Grimshaw lived on the island for the rest of his life, but he was not always alone. When his mother died in 1981, he invited his father to come and live with him. He was both thrilled and surprised when his 88-year-old dad agreed.

“We had a wonderful time together and became the best of friends,” Grimshaw said. His father died five years later and was buried on the island, next to the grave that Grimshaw had already dug for himself.

Rene Antoine Lafortune and Brendon Grimshaw. Photo: Daily Mirror


Even after his father passed away, Grimshaw was not alone. Lafortune also stayed on the island. He brought a few stray dogs back to the island, and they allowed day-trippers to visit from Mahé for a small fee. With no jetty, visitors had to wade onto the island’s white sands, where Grimshaw met them. In 2010, a film crew also visited the island to make a documentary, below, about Grimshaw and the work he had done.

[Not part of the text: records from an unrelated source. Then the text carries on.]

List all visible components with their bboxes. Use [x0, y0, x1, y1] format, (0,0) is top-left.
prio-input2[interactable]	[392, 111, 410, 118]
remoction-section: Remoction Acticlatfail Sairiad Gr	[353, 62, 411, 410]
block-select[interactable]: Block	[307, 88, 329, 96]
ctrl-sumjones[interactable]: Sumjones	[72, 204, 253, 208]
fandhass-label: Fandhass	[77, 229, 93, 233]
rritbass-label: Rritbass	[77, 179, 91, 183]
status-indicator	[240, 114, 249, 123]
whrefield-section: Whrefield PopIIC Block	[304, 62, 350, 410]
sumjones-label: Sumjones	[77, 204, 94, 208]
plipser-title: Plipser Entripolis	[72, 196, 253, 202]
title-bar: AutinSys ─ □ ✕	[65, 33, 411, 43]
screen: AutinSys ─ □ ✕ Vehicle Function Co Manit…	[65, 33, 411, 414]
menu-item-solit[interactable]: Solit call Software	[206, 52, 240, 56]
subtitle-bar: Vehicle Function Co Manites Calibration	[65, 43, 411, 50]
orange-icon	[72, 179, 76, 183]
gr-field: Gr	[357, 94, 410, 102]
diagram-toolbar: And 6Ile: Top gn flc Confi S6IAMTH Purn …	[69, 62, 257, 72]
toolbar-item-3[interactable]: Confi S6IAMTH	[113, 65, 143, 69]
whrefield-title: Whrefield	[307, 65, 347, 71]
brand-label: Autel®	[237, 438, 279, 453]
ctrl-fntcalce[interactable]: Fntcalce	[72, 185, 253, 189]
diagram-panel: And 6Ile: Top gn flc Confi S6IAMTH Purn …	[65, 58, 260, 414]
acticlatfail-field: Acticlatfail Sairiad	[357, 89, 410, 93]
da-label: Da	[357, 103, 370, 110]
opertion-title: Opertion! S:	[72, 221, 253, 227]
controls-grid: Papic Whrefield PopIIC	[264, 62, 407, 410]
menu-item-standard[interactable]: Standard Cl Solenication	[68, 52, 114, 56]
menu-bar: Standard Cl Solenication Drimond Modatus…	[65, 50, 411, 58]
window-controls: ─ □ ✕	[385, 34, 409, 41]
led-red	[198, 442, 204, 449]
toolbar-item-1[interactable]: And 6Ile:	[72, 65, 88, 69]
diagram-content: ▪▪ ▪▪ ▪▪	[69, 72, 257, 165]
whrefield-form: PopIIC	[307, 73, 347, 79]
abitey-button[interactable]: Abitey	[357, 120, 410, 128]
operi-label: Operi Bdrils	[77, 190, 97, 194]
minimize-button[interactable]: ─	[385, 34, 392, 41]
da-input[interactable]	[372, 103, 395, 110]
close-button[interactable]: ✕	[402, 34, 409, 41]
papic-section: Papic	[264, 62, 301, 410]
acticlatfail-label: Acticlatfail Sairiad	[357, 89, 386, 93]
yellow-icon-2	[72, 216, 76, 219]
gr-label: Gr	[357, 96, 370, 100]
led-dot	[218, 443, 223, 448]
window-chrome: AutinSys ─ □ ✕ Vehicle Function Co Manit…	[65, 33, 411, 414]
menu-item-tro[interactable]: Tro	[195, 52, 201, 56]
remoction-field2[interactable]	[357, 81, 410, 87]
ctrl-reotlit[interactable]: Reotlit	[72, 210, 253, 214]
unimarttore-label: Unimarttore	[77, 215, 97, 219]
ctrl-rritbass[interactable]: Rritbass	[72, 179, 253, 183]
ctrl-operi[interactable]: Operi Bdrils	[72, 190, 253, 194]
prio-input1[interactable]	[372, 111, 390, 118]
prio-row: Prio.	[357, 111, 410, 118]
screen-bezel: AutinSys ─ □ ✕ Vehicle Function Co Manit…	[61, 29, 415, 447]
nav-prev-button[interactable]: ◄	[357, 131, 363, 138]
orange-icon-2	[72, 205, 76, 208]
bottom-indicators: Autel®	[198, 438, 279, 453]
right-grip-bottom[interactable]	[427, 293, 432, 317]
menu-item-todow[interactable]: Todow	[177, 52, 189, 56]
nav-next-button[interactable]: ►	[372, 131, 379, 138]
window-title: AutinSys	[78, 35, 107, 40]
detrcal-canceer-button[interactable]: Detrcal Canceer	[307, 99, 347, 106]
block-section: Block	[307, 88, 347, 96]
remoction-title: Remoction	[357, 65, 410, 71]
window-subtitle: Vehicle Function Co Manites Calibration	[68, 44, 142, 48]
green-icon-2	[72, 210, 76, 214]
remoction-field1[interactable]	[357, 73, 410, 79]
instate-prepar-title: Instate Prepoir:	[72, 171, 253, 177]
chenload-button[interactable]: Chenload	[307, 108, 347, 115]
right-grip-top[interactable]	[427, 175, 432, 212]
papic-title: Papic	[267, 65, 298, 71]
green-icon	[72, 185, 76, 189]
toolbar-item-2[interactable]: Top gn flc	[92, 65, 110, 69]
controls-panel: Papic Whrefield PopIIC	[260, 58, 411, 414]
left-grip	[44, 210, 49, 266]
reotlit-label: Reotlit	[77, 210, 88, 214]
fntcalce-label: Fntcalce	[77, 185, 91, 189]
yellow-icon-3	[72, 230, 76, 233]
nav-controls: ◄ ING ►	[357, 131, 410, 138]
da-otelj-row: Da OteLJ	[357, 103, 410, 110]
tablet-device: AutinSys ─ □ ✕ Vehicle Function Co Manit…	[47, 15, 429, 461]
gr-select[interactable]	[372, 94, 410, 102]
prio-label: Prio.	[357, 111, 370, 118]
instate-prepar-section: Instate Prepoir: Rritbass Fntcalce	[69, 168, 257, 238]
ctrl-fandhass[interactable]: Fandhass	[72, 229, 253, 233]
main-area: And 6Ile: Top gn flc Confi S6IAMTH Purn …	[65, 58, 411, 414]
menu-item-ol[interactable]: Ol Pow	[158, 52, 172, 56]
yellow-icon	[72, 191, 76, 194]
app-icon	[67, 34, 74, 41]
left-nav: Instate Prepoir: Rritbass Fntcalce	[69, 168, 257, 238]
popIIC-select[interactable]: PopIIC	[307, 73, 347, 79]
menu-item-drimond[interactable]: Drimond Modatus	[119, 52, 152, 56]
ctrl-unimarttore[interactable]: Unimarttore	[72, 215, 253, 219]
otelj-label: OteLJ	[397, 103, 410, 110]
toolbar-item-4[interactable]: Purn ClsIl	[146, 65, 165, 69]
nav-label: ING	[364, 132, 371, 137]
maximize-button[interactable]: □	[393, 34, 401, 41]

World’s smallest national park

In 2007, Lafortune passed away. Grimshaw, now 81, knew that he too had limited time left. Unmarried and with no children, he had no one to take on the custodianship of the island. He set up a perpetual trust and signed an agreement with Seychelles’ Ministry of Environment. His island became Moyenne Island National Park, the world’s smallest national park.

When Grimshaw died in 2012, he was buried next to his father. As requested, his tombstone reads, “Moyenne taught him to open his eyes to the beauty around him and say thank you to God.”